A “drive past” may be suitable when the surveyor looks at the property from the outside, takes a photo and a valuation is confirmed without seeing inside.

During lockdown most mainstream mortgage lenders continued to process mortgage applications using AVMs, desk tops or drive pasts provided that the loan-to-value ratio was suitable, typically for loans up to 60% of valuation. A switch to valuations prepared in this way has proved generally successful.

This has implications for surveyors’ workloads. In the future surveyors may only find themselves inspecting unusual properties or cases where the borrowing is high in relation to the value; a more limited and complex workload carrying with it potentially greater responsibility and risk.

Repossessions

It is worth stepping back to consider why valuations are required and what purpose they serve. The property market is cyclical and typically proceeds with a series of booms and slumps.

During my career as a surveyor I saw five booms and five slumps and it is during the inevitable downturn following a boom that the quality of the valuations is paramount because this is when most of the repossessions occur.

When properties are repossessed and sold the lender may suffer a loss and the case will typically be reviewed to see how robust the original valuation was. In the time which has elapsed since the valuation was provided the market may have changed and the condition of the property will probably have deteriorated.

But there is the potential for the lender to claim against the surveyor if the original valuation was found, in retrospect, to have been over optimistic. In contrast the lender’s ability to claim against an AVM provider or a surveyor who prepared a desk top or drive past valuation will be very limited indeed.

Flats

Desk top valuations or drive past inspections may provide fairly accurate and reliable valuations of houses but what about flats? These too can be valued without an internal inspection if sufficient information is available from online sources and the surveyor’s own database.

The database will typically provide details of previous market transactions and other surveyor’s reports and a surveyor with local knowledge may well be familiar with the block and its internal layout.

Local knowledge is important because flats may be built using unusual or non-standard constructions and be potentially unsuitable security.

High rise blocks may be covered with cladding – a significant issue following Grenfell and which may not be apparent from a computer street view of the block. If in doubt a surveyor will advise the lender that a full inspection is necessary.

HMOs

Typically, Houses in Multiple Occupation (HMOs) are larger, older houses where there is limited demand for such properties for owner-occupation and the purchasers are mainly investors.

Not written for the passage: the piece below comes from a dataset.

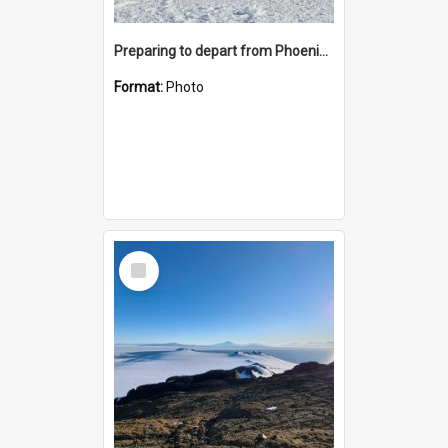
Preparing to depart from Phoenix Airfield
Format:
Photo
Select
Item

The mortgages lent on these properties are business loans and the valuation could well be prepared on the basis of an external inspection if the other essential information is available.

The documentation needed to value an HMO would typically include three years audited accounts, a schedule of the accommodation, copies of the tenancy agreements and the licence from the local authority.

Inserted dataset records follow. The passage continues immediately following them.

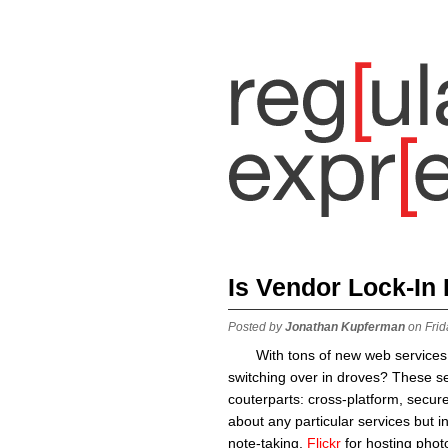
Is Vendor Lock-In
Posted by
Jonathan Kupferman
on Frid
With tons of new web services
switching over in droves? These se
couterparts: cross-platform, secur
about any particular services but i
note-taking,
Flickr
for hosting phot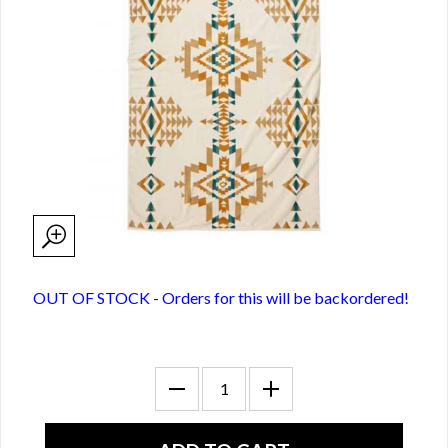
OUT OF STOCK - Orders for this will be backordered!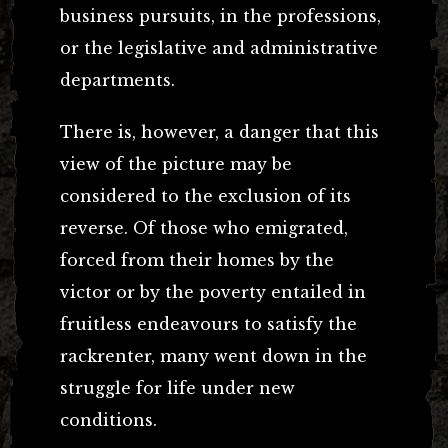
business pursuits, in the professions,
or the legislative and administrative
departments.
There is, however, a danger that this
view of the picture may be
considered to the exclusion of its
reverse. Of those who emigrated,
forced from their homes by the
victor or by the poverty entailed in
fruitless endeavours to satisfy the
rackrenter, many went down in the
struggle for life under new
conditions.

There is often a big difference between the gross monthly rental income when a HMO is fully let and the net income allowing for voids, depreciation of furniture and equipment, bad debts and management.

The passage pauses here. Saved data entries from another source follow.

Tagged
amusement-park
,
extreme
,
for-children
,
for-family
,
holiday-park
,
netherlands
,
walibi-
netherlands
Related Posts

Most HMOs are sold by investors to investors. If they are sold vacant for conversion into single family dwellings there will be a significant discount because the accommodation will typically have to be re-configured back into a family house.

Consolidation within the surveying industry is inevitable with pressure to reduce costs and surveyor numbers. Lenders increasingly favour AVMs, desk tops and drive pasts as cost effective and efficient means of providing valuations. Now, the experience of a lockdown when property inspections have not been possible has accelerated this trend.